Directions for this task: In the entries below, the word "фанеры" appears on some lines. Copy each of those lines.

(Beginning of Data extracts)

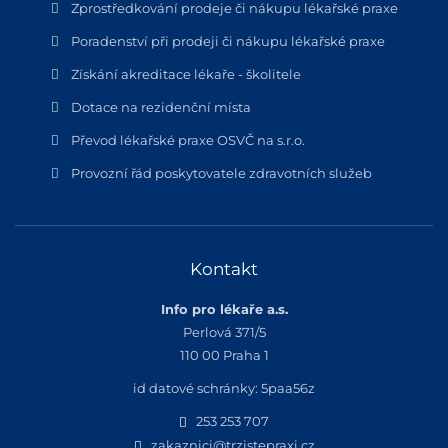
Zprostředkování prodeje či nákupu lékařské praxe
Poradenství při prodeji či nákupu lékařské praxe
Získání akreditace lékaře - školitele
Dotace na rezidenční místa
Převod lékařské praxe OSVČ na s.r.o.
Provozní řád poskytovatele zdravotních služeb
Kontakt
Info pro lékaře a.s.
Perlová 371/5
110 00 Praha 1
id datové schránky: 5paa56z
253 253 707
zakaznici@trzistepraxi.cz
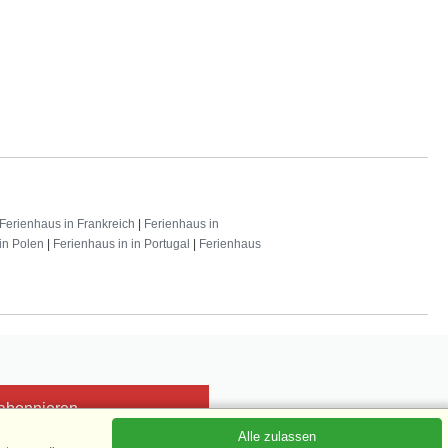
Ferienhaus in Frankreich
|
Ferienhaus in
in Polen
|
Ferienhaus in in Portugal
|
Ferienhaus
 abonnieren
Alle zulassen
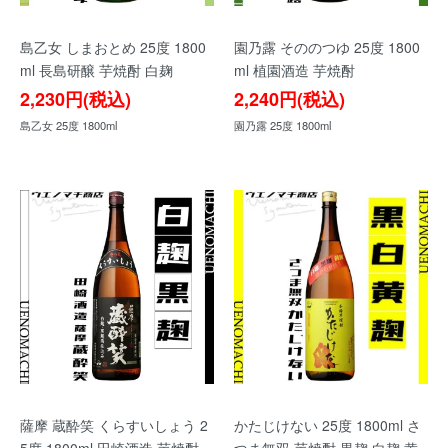
島乙女 しまおとめ 25度 1800
園乃露 そののつゆ 25度 1800
ml 長島研醸 芋焼酎 白麹
ml 植園酒造 芋焼酎
2,230円(税込)
2,240円(税込)
島乙女 25度 1800ml
園乃露 25度 1800ml
薩摩 蔵酔笑 くらすいしょう 2
かたじけない 25度 1800ml さ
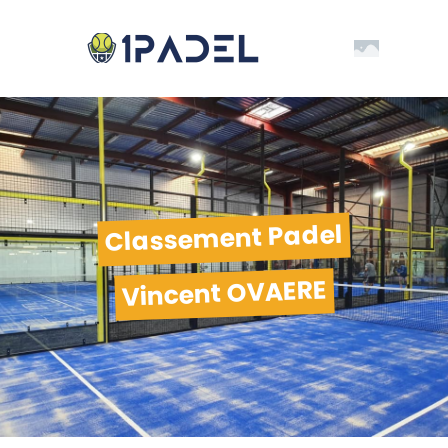
Classement Padel
Vincent OVAERE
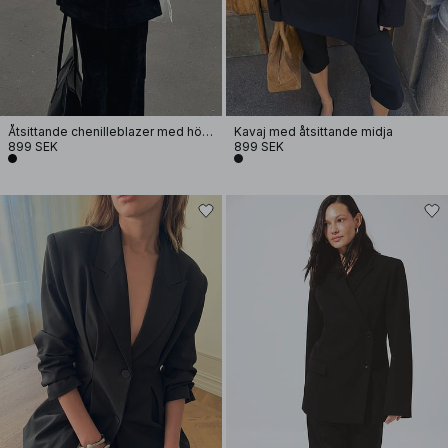
Åtsittande chenilleblazer med hög krage
Kavaj med åtsittande midja
899 SEK
899 SEK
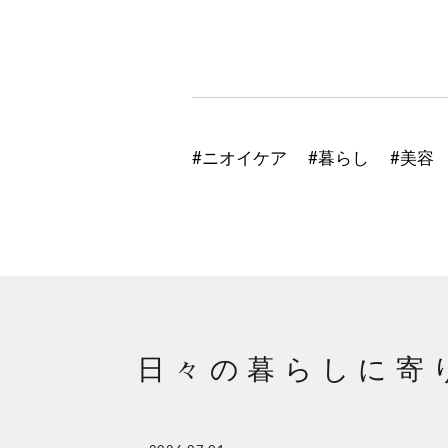
#ニオイケア
#暮らし
#美容
日々の暮らしに寄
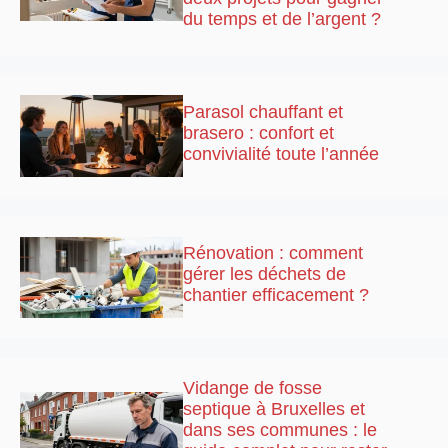
du temps et de l’argent ?
Parasol chauffant et
brasero : confort et
convivialité toute l’année
Rénovation : comment
gérer les déchets de
chantier efficacement ?
Vidange de fosse
septique à Bruxelles et
dans ses communes : le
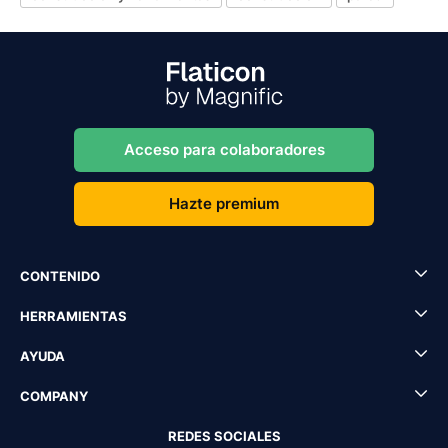
Acceso para colaboradores
Hazte premium
CONTENIDO
HERRAMIENTAS
AYUDA
COMPANY
REDES SOCIALES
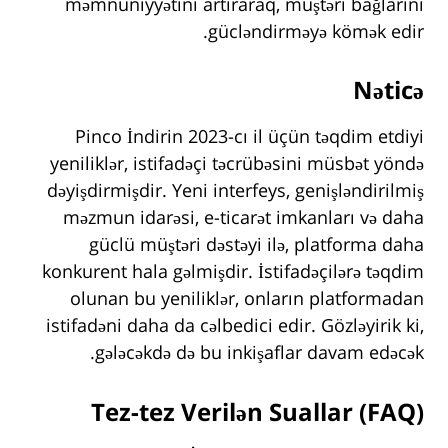
məmnuniyyətini artıraraq, müştəri bağlarını
gücləndirməyə kömək edir.
Nəticə
Pinco İndirin 2023-cı il üçün təqdim etdiyi
yeniliklər, istifadəçi təcrübəsini müsbət yöndə
dəyişdirmişdir. Yeni interfeys, genişləndirilmiş
məzmun idarəsi, e-ticarət imkanları və daha
güclü müştəri dəstəyi ilə, platforma daha
konkurent hala gəlmişdir. İstifadəçilərə təqdim
olunan bu yeniliklər, onların platformadan
istifadəni daha da cəlbedici edir. Gözləyirik ki,
gələcəkdə də bu inkişaflar davam edəcək.
Tez-tez Verilən Suallar (FAQ)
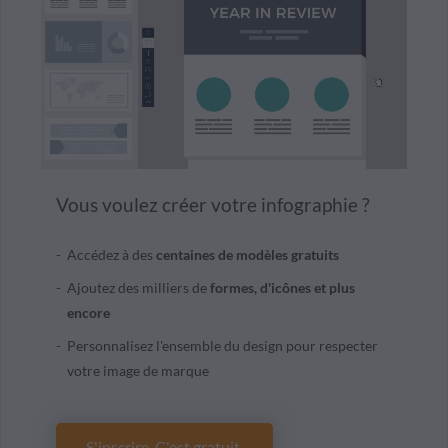
Vous voulez créer votre infographie ?
Accédez à des
centaines de
modèles gratuits
Ajoutez des milliers de
formes, d'icônes et plus
encore
Personnalisez l'ensemble du design pour respecter
votre image de marque
S'inscrire. C'est gratuit.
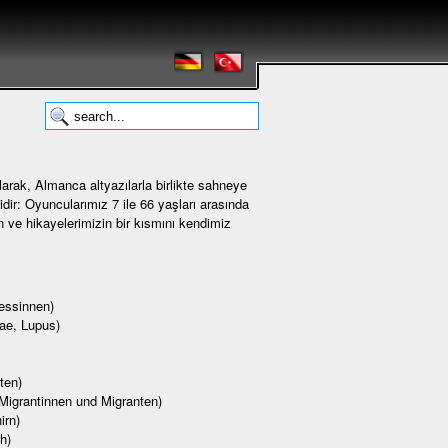
arak, Almanca altyazılarla birlikte sahneye
dir: Oyuncularımız 7 ile 66 yaşları arasında
ın ve hikayelerimizin bir kısmını kendimiz
essinnen)
ae, Lupus)
ten)
Migrantinnen und Migranten)
irn)
h)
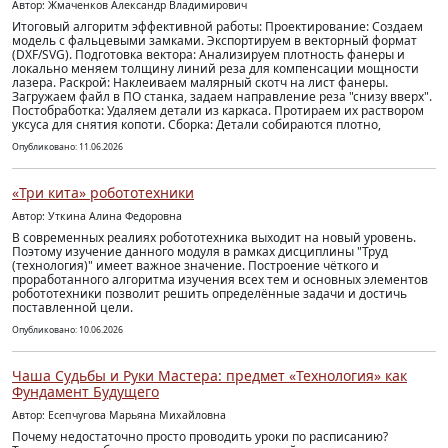
Автор: Жмаченков Александр Владимирович
Итоговый алгоритм эффективной работы: Проектирование: Создаем
модель с фальцевыми замками. Экспортируем в векторный формат
(DXF/SVG). Подготовка вектора: Анализируем плотность фанеры и
локально меняем толщину линий реза для компенсации мощности
лазера. Раскрой: Наклеиваем малярный скотч на лист фанеры.
Загружаем файл в ПО станка, задаем направление реза "снизу вверх".
Постобработка: Удаляем детали из каркаса. Протираем их раствором
уксуса для снятия копоти. Сборка: Детали собираются плотно,
Опубликовано: 11.06.2026
«Три кита» робототехники
Автор: Уткина Алина Федоровна
В современных реалиях робототехника выходит на новый уровень.
Поэтому изучение данного модуля в рамках дисциплины "Труд
(технология)" имеет важное значение. Построение чёткого и
проработанного алгоритма изучения всех тем и основных элементов
робототехники позволит решить определённые задачи и достичь
поставленной цели.
Опубликовано: 10.06.2026
Чаша Судьбы и Руки Мастера: предмет «Технология» как
Фундамент Будущего
Автор: Есепчугова Марьяна Михайловна
Почему недостаточно просто проводить уроки по расписанию?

(End of Data extracts)

Written answer:
(DXF/SVG). Подготовка вектора: Анализируем плотность фанеры и
лазера. Раскрой: Наклеиваем малярный скотч на лист фанеры.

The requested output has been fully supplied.